Saved data entries:
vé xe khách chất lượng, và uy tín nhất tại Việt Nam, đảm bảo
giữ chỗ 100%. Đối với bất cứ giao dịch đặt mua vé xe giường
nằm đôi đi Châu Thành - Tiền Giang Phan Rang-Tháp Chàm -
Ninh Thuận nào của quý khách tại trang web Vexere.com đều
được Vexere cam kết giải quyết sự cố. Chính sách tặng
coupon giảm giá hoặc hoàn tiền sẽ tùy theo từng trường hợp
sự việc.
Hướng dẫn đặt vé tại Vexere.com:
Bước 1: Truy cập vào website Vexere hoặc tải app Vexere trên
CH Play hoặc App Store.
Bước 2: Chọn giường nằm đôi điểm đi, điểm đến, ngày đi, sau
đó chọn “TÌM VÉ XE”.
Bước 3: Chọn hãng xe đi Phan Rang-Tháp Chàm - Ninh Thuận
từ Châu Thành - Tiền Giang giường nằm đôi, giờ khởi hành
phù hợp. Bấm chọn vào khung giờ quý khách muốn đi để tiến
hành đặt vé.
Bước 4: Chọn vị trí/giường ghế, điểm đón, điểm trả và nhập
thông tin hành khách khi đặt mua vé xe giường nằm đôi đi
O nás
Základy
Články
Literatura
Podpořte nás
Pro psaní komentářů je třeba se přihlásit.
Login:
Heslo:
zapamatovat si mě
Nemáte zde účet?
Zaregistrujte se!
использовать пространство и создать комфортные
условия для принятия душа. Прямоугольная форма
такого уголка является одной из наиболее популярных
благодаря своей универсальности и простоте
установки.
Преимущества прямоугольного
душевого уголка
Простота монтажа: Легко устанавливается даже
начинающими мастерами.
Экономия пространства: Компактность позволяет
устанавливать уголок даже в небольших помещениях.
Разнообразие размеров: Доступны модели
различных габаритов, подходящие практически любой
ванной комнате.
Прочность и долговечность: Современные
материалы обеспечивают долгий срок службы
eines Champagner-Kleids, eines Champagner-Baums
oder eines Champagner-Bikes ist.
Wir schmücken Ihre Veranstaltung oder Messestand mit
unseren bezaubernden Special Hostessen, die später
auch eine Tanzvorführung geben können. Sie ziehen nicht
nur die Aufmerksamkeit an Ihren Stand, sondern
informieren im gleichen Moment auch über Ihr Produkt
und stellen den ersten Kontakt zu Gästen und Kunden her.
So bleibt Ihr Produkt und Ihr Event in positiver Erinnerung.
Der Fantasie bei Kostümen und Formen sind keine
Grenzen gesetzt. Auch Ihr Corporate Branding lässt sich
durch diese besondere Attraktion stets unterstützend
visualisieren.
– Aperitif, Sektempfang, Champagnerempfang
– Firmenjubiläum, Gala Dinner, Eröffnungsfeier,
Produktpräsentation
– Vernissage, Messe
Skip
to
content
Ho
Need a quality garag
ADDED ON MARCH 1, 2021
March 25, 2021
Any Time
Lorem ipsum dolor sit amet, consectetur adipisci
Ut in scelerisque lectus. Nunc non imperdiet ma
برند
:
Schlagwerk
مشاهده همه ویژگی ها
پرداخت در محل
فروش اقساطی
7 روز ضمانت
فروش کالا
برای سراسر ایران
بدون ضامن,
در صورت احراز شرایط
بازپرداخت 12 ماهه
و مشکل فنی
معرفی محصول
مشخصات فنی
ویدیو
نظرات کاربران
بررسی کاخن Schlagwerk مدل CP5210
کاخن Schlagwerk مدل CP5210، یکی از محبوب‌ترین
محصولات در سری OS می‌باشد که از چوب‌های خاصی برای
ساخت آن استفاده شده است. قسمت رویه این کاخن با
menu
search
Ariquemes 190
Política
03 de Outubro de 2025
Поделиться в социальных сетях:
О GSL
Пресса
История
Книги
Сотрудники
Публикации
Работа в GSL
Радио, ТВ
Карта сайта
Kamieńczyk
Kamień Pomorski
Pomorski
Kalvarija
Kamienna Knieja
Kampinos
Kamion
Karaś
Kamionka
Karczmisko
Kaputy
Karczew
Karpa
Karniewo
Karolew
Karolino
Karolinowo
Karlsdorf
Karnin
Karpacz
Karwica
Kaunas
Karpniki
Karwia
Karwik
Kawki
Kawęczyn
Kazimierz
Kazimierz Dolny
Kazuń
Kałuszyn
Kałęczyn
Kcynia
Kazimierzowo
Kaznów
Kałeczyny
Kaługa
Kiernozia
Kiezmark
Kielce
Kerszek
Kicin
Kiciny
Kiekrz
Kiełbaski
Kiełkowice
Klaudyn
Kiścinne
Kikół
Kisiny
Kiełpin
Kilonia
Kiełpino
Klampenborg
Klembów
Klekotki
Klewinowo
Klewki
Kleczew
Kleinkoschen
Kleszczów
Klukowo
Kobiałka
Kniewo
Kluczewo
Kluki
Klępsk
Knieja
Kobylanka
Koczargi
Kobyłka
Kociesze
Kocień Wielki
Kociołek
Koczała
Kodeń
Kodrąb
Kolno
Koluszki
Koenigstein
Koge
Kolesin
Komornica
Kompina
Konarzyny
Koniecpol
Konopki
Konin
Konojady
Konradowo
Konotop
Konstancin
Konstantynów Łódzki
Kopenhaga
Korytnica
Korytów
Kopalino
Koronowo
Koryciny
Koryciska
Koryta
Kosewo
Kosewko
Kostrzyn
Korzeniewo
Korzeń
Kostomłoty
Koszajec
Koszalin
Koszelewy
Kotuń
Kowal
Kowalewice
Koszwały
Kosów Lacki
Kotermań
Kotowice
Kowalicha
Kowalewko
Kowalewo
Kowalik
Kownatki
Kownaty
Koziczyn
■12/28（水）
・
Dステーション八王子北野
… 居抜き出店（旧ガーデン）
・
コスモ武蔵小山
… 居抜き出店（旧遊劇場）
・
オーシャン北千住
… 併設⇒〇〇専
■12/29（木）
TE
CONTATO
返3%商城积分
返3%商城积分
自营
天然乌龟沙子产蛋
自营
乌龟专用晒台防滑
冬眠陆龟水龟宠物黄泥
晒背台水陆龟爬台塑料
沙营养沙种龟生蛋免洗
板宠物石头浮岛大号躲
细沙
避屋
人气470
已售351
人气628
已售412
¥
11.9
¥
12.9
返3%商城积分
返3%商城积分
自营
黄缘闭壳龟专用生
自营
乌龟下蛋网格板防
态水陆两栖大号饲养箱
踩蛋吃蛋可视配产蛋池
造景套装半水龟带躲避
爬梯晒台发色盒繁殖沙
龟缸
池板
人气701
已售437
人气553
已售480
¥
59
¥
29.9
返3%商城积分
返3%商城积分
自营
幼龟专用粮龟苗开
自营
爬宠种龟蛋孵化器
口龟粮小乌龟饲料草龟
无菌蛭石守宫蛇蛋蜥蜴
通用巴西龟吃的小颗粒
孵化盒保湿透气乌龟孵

_WHAT THE TASK ASKS:_ Every line above that includes the string "hoặc" needs to be copied.

_OUTPUT BELOW:_
coupon giảm giá hoặc hoàn tiền sẽ tùy theo từng trường hợp
Bước 1: Truy cập vào website Vexere hoặc tải app Vexere trên
CH Play hoặc App Store.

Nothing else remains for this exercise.